Common Name: Toyon (most common); Christmasberry
Scientific Name: Heteromeles arbutifolia
Habit: The toyon is an evergreen shrub with a moderate growth rate. This shrub typically ranges from 6-30ft (1.8-9.1 m) in height and 10-15ft (3-4.6 m) in width10. The toyon is round in shape with dense foliage (Figure 1). The toyon has a sturdy and heavily-branched root system7.
Figure 1: Habit
Leaves: The leaves (Figure 2) are oblong with jagged edges. They have short leaf stalks and are dark green on the front and lighter on the underside. They range from 5-10 cm in length and are smooth and waxy10.Figure 2: Leaves (front and underside)
Twigs & Branches: The twigs (Figure 3) are thin and either reddish-green or gray. They can be hairy in some areas while being smooth in others. The branches (Figure 3) are smooth, densely branched and gray in color.
Figure 3: Twigs & branches.
Bark: The bark (Figure 4) is relatively smooth in texture and gray with hints of lighter or darker shades. If the bark is damaged or rough, that is a sign that the Toyon is older.Figure 4: Bark
Flowers & Fruits: The flowers on Toyon (Figure 5) have five white petals and 10 stamens12. The flowers are roughly 6 mm in diameter and bloom in the summer10. Toyon produces vibrant red berries (Figure 6) that are roughly 5 mm in diameter6. The berries typically fruit in the fall and are toxic to humans10.Figure 5: Flowers9Figure 6: Berries
Where it’s from
Native Range: The toyon’s native habitat range (Figure 7) consists of western California and the Sierra foothills11. This shrub commonly grows in the sun or where some shade is present, especially when conditions are drier12. In scattered distributions, toyon can be found throughout chaparral communities alongside creeks, the bottoms of mountain slopes, and canyons11. This shrub can grow in a variety of soils with pH levels ranging from 5 to 8 and requires minimal amounts of water to grow and survive6. When toyon is exposed to moister conditions, it becomes more susceptible to bacterial infections9. The berries found on toyon are consumed by several bird and mammal species which aid in the dispersal of its seeds. Humans have also used the berries as a food source in the past, as well as its leaves for herbal infusions1. In more recent time, humans have been using the branches of toyon for Christmas decorations1; leaving a negative impact on toyon shrubs.Figure 7: Toyon's native range10
Ecological Notes: The berries on toyon serve as a resource to various bird species such as the American robin, cedar waxwing, mockingbird, and hermit thrush2. Mammals like coyotes and bears can also be found feeding off of the berries1. The berries produced by this shrub exhibit a vibrant red color which helps to attract fruit-eating animals. These animals will digest the nutritious coating of the berries and excrete the seed away from the parent plant reducing the overall competition2. Toyon also attracts some pollinators such as native bees, pollinator flies, and butterflies with their white flowers during the early summer2.

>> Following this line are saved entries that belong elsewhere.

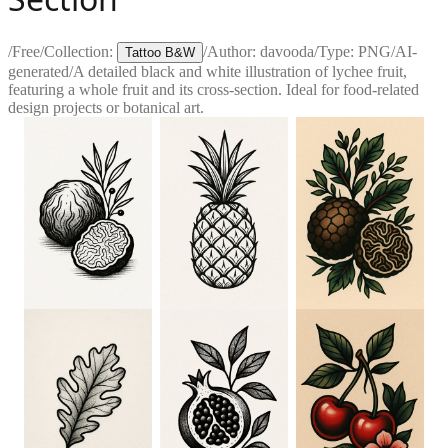
/
Free
/
Collection:
/
Author:
davooda
/
Type:
PNG
/
AI-
Tattoo B&W
generated
/
A detailed black and white illustration of lychee fruit,
featuring a whole fruit and its cross-section. Ideal for food-related
design projects or botanical art.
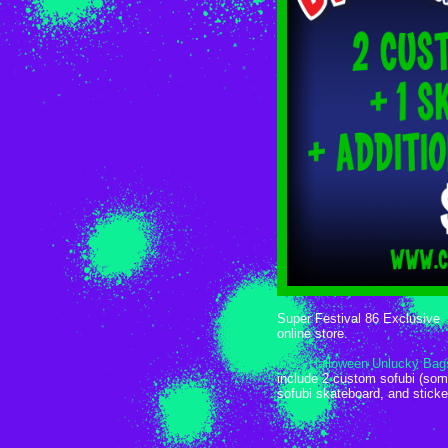
Super Festival 86 Exclusive
online store.
2023 Halloween Unlucky Bag
include 2 custom sofubi (som
sofubi skateboard, and stick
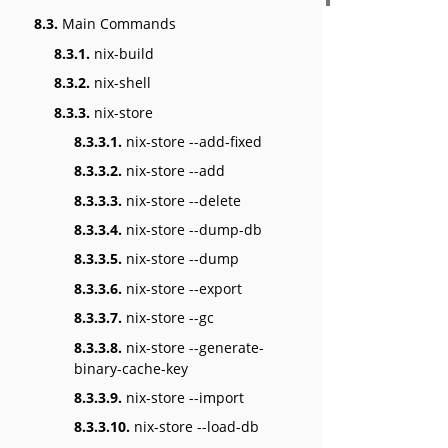
8.3.
Main Commands
8.3.1.
nix-build
8.3.2.
nix-shell
8.3.3.
nix-store
8.3.3.1.
nix-store --add-fixed
8.3.3.2.
nix-store --add
8.3.3.3.
nix-store --delete
8.3.3.4.
nix-store --dump-db
8.3.3.5.
nix-store --dump
8.3.3.6.
nix-store --export
8.3.3.7.
nix-store --gc
8.3.3.8.
nix-store --generate-
binary-cache-key
8.3.3.9.
nix-store --import
8.3.3.10.
nix-store --load-db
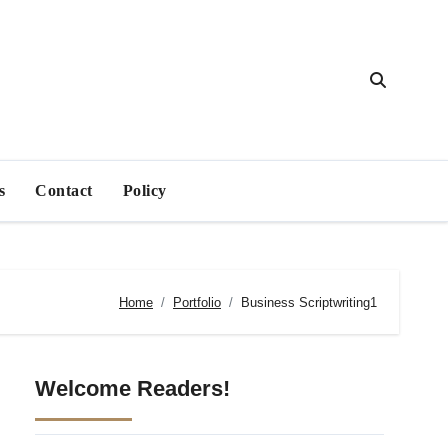
s
Contact
Policy
Home
Portfolio
Business Scriptwriting1
Welcome Readers!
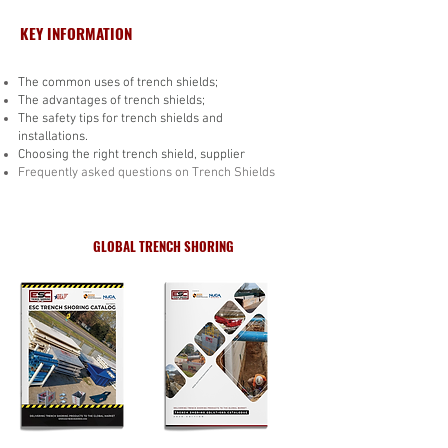
KEY INFORMATION
The common uses of trench shields;
The advantages of trench shields;
The safety tips for trench shields and
installations.
Choosing the right trench shield, supplier
Frequently asked questions on Trench Shields
GLOBAL TRENCH SHORING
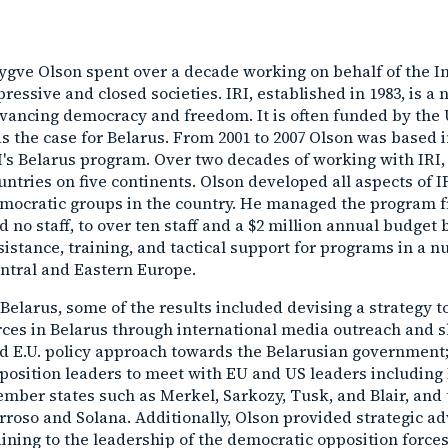
ygve Olson spent over a decade working on behalf of the Int
pressive and closed societies. IRI, established in 1983, is 
vancing democracy and freedom. It is often funded by the 
s the case for Belarus. From 2001 to 2007 Olson was based i
I's Belarus program. Over two decades of working with IRI, h
untries on five continents. Olson developed all aspects of 
mocratic groups in the country. He managed the program fr
d no staff, to over ten staff and a $2 million annual budge
sistance, training, and tactical support for programs in a 
ntral and Eastern Europe.
 Belarus, some of the results included devising a strategy
rces in Belarus through international media outreach and sh
d E.U. policy approach towards the Belarusian government;
position leaders to meet with EU and US leaders including
mber states such as Merkel, Sarkozy, Tusk, and Blair, and 
rroso and Solana. Additionally, Olson provided strategic adv
aining to the leadership of the democratic opposition forces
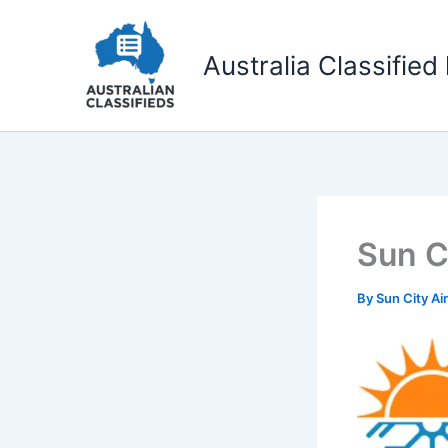
Skip
to
Australia Classified 
content
Sun C
By
Sun City Ai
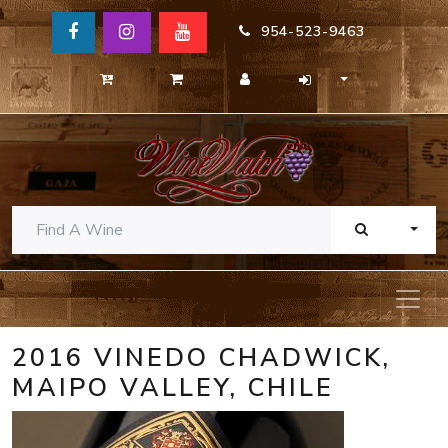
954-523-9463
TOGG
2016 VINEDO CHADWICK,
MAIPO VALLEY, CHILE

Two major pests of toyon are scales and thrips. These pests are insects that will drink the sap of this shrub causing it to slowly weaken and possibly even die. Three common methods of controlling these pests are releasing predators, like lacewings or mites, spraying the plant with water, and using natural or chemical spraying solutions7. Aside from these two pests, toyon is also susceptible to a bacterial disease known as fire blight which causes an overall scorched appearance of its leaves. The bacterium responsible for this disease is Erwinia amylovora9. A common sign of fire blight is when the trunk or branches of the tree begin to ooze out a tan and watery material. Fire blight will typically occur in the spring due to warmer and moister weather. This disease can be controlled by removing the diseased branches below the infected site and will take place in the summer or winter because the disease is no longer spreading9.

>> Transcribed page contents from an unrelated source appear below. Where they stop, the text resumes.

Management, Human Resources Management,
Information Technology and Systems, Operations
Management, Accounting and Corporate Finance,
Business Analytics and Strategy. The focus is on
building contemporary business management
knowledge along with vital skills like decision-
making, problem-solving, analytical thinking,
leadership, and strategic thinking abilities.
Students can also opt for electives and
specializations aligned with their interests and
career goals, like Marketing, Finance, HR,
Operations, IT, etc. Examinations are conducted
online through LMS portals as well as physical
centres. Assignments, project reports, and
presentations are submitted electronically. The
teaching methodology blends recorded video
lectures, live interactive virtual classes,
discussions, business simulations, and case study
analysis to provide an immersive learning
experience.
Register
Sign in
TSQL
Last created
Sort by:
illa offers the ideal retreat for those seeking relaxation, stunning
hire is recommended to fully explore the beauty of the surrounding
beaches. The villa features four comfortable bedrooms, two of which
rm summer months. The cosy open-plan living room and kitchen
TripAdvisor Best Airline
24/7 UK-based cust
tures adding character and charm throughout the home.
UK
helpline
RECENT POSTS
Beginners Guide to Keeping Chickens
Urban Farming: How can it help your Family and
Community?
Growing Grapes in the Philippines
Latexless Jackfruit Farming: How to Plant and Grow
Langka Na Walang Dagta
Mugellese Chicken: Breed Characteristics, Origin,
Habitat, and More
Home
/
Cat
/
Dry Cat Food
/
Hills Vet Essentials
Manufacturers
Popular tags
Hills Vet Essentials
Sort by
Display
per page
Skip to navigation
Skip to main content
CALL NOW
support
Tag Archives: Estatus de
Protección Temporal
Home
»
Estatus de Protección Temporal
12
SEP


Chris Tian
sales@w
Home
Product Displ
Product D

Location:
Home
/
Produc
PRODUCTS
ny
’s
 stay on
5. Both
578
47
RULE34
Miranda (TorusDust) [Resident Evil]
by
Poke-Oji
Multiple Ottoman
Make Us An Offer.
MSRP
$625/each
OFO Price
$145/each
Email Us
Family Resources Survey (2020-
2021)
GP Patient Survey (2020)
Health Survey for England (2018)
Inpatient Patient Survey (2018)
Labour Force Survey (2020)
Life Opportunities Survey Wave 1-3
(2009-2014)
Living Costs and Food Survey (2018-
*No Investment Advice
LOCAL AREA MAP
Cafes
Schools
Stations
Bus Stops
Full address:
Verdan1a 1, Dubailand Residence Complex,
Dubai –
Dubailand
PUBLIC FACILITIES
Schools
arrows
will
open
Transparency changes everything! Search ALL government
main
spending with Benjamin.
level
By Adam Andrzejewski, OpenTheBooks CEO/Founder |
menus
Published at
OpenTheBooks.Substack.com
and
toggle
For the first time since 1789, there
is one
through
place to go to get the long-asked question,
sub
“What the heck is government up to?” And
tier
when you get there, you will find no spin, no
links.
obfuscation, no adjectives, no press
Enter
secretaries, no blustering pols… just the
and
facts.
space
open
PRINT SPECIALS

Toyon has adapted to its environment in several different ways. It has adapted to have a strong and heavily-branched root system that is able to obtain the limited amounts of water it is exposed to7. The leaves on toyon are also thick and waxy that reduce water loss helping keep this shrub green throughout the year. The combination of these two adaptations have made toyon drought-tolerant8. This shrub is considered to be inflammable and is able to re-sprout effectively from the crown of the root after a fire has occurred11. Lastly, the berries and leaves have cyanic compounds which help reduce animal consumption9.
What we use it for
Native Americans traditionally used toyon for food. The berries on toyon do not provide much nutritional value, so it was typically made into a jelly1. When settlers discovered the toyon berries, they broke them down and added sugar to make custard and wine. Native Americans would also use the leaves to make infusions that could be used for treating infections or regulating menstruation1.
A common use of toyon amongst humans today is the collection of its branches during Christmas time due to its festive appearance10. The branches are cut off and used as Christmas decorations such as wreaths. This practice became so popular and the threat to the toyon population so great from this that California ultimately ended up passing the CA Penal Code 384a in 1993, stating that no person may collect toyon on public lands in California4.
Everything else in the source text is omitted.